L’expérience a montré que la réussite des programmes IISF auxquels la France a pris part est de plus grande ampleur lorsque lesdits programmes sont portés par une volonté politique forte et l’ensemble des parties prenantes travaillent de concert à la réalisation des objectifs assignés aux programmes IISF. |
Les perspectivesFace à la demande croissante d’assistance des pays en développement, la France entend poursuivre sa coopération fiscale dans le cadre de l’initiative IISF, au service de la mobilisation des ressources intérieures des pays en développement.

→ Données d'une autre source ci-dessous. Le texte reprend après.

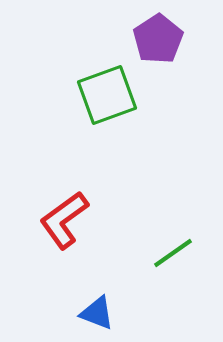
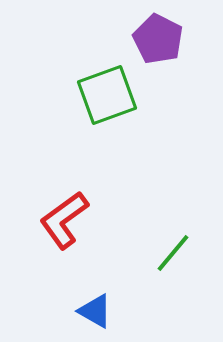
purple pentagon: rotated 12 degrees counterclockwise
green line: rotated 15 degrees counterclockwise
blue triangle: moved 2 px left, 2 px up; rotated 9 degrees clockwise
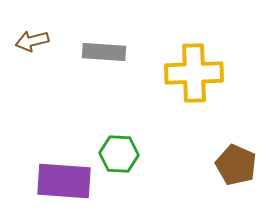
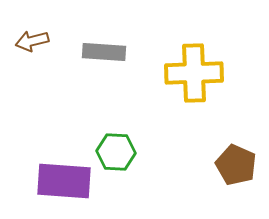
green hexagon: moved 3 px left, 2 px up
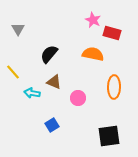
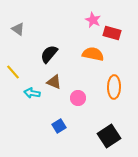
gray triangle: rotated 24 degrees counterclockwise
blue square: moved 7 px right, 1 px down
black square: rotated 25 degrees counterclockwise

À cet égard, la France s’est d’ores et déjà engagée à déployer des experts pour les programmes IISF au Togo et en Guinée. Elle n’exclut pas par ailleurs d’élargir son soutien à d’autres continents que l’Afrique, en capitalisant sur l’expérience acquise par ses experts dans le cadre des programmes IISF achevés.
Des pistes d’amélioration des programmes IISF sont actuellement à l’étude, en vue d’en accroître la portée et l’efficience, telle la remise, à chaque nouvel expert IISF, d’un kit d’information sur le pays au sein duquel il sera déployé qui permettrait de mieux se préparer pour le programme et optimiser les missions sur le terrain.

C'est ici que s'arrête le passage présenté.